Chakka, I wish you all the best for the new year also and Lighter I hope that you will begin to see through your fairy story beliefs..its quiet liberating when you can stand on your own two feet without the aid of an invisible sky friend
Wizard - Your own mind is closed too. You won't even accept the possiblity of there being a God. I suppose that is more convenient for you, (you can do whatever you like, don't have to be answerable to Him etc).
However I have found great liberty and freedom in being a Christian. What a folly to pity me! I have life and I have it more abundantly. To know that my sins are forgiven and that I have peace with God and am called His child gives me immeasurable joy and understanding. I'd never want to go back to the days before I accepted the Lord Jesus Christ as my Saviour.

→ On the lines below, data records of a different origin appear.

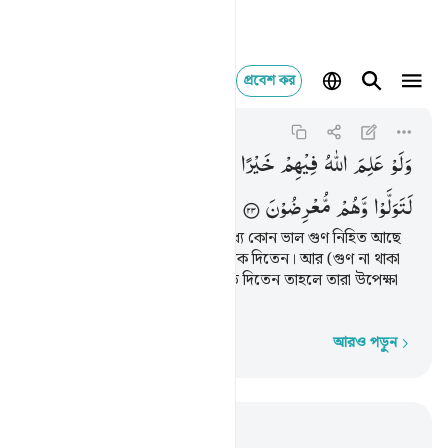
প্রবেশ কর
ولو علم الله فيهم خ
Al-Anfal
8:23
৮:২৩
وَلَوْ
عَلِمَ
اللّٰهُ
فِیْهِمْ
خَیْرًا
لَّاَسْمَعَهُمْ ؕ
وَلَوْ
اَسْمَعَهُمْ
لَتَوَلَّوْا
وَّهُمْ
مُّعْرِضُوْنَ
আল্লাহ যদি দেখতেন যে, তাদের মধ্যে কোন ভাল গুণ নিহিত আছে
তবে তিনি তাদেরকে শুনবার তাওফীক দিতেন। আর (গুণ না থাকা
অবস্থায়) তিনি যদি তাদেরকে শুনতে দিতেন তাহলে তারা উপেক্ষা
করে মুখ ফিরিয়ে নিত।
আরও পড়ুন
শব্দে শব্দে
প্রাসঙ্গিকভাবে পড়ুন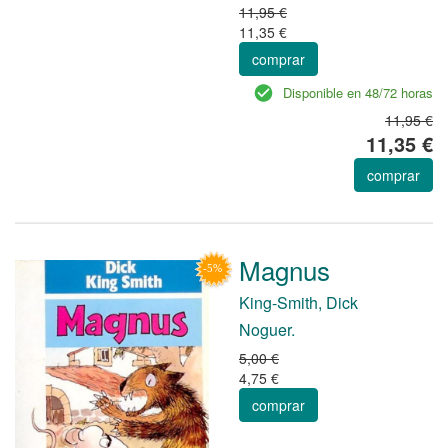
11,95 €
11,35 €
comprar
Disponible en 48/72 horas
11,95 €
11,35 €
comprar
Magnus
King-Smith, Dick
Noguer.
5,00 €
4,75 €
comprar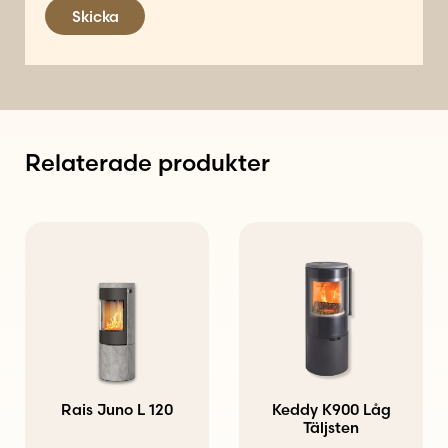
Skicka
Relaterade produkter
Den
här
produkten
har
flera
varianter.
Rais Juno L 120
Keddy K900 Låg
De
Täljsten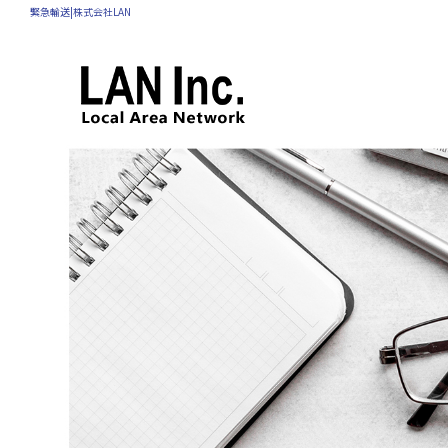
緊急輸送|株式会社LAN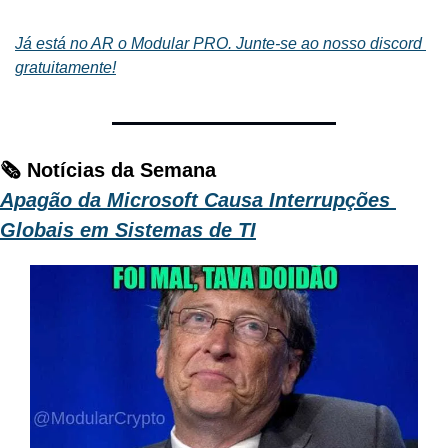
Já está no AR o Modular PRO. Junte-se ao nosso discord 
gratuitamente!
🗞️ Notícias da Semana
Apagão da Microsoft Causa Interrupções 
Globais em Sistemas de TI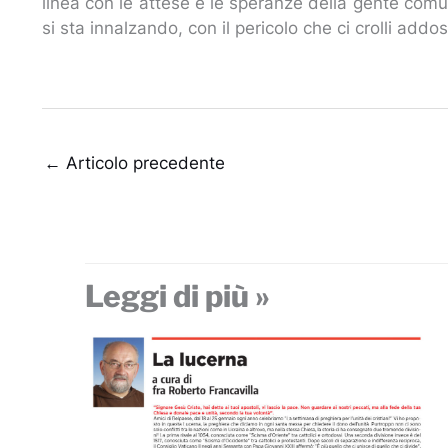
linea con le attese e le speranze della gente comu
si sta innalzando, con il pericolo che ci crolli add
←
Articolo precedente
Leggi di più »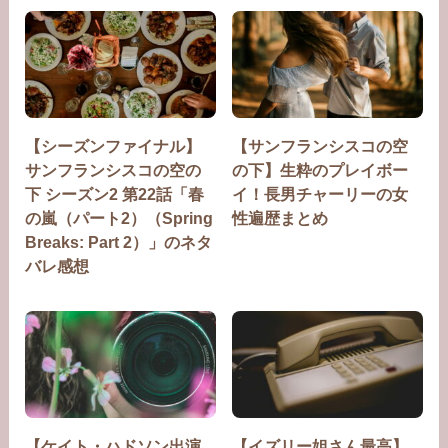
【シーズンファイナル】
【サンフランシスコの空
サンフランシスコの空の
の下】生粋のプレイボー
下 シーズン2 第22話「春
イ！長男チャーリーの女
の嵐（パート2）（Spring
性遍歴まとめ
Breaks: Part 2）」のネタ
バレ感想
【ケイト・ハドソン出演
【イズリー姐さん最高】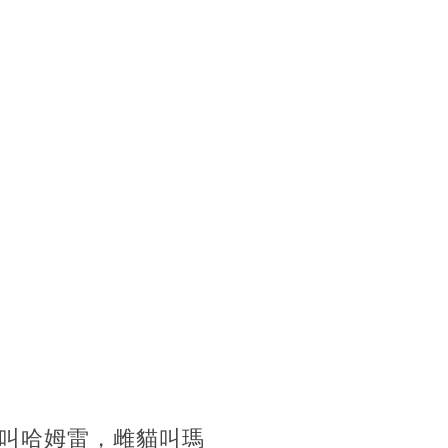
叫哈姆雷，雌貓叫瑪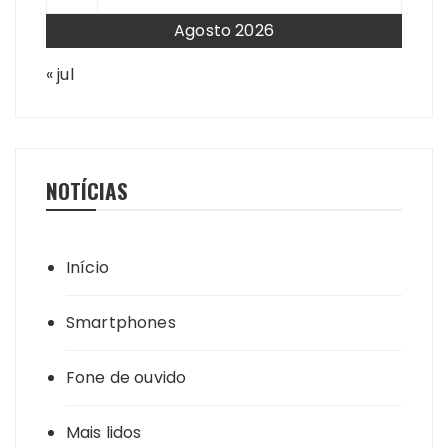
Agosto 2026
« jul
NOTÍCIAS
Início
Smartphones
Fone de ouvido
Mais lidos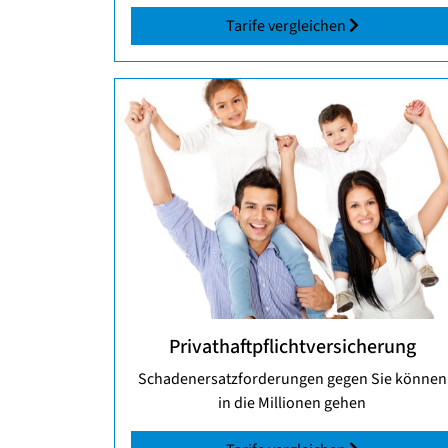
Tarife vergleichen
Privathaftpflichtversicherung
Schadenersatzforderungen gegen Sie können
in die Millionen gehen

You think all the truths of the Bible are fairy tales.
Do you not believe a fairy tale yourself? That 'billions' of years ago 'nothing' exploded to make 'everything', that through trillion to one events life on earth 'evolved'. That takes a lot of faith to believe in !!

You mention that you spent years looking into religious and spiritual belief systems before becoming an aethist. I think the plural there shows the problem. If I had looked into Buddism, Hinduism or Roman Catholism I too would have reached a dead end.
There is only one God and one way to Him, and that is the way revealed in His Word, the Bible, through the Lord Jesus Christ.
That all men are sinners, that the wages of sin is death, but the gift of God is eternal life through Christ Jesus our Lord, that though He must punish sin He, through His love, gave His Son to take the punishment for us if we only trust in His Name.

The Bible says that "It is appointed on to men once to day and then the judgment".
In that day I'll be standing there with my 'invisible sky friend' (as you irreverently put). Have you ever thought how you will fair that day standing on your own?

May you and chakka both have a good New Year, and I pray that the Lord will open your eyes to His truth and love.



Lighter - I share your faith as a fellow Christian, and agree that it takes a great leap of faith to believe in Big Bang and all of the so called evolutionary consequences that presumably followed.
Don't be deterred by the tone of the replies you received, as they come from people who are just as passionate as you are, and this undoubtedly adds some heat to the debate occasionally.
I hope and pray that you will continue to serve the Lord in whatever place you are, even here on Answerbank.
Theland - Oh dear, sorry missed this.
Thank you very much for your encouraging words. I trust that too will be blessed and be a blessing in every area of you life, never ashamed to hold up the name of Christ.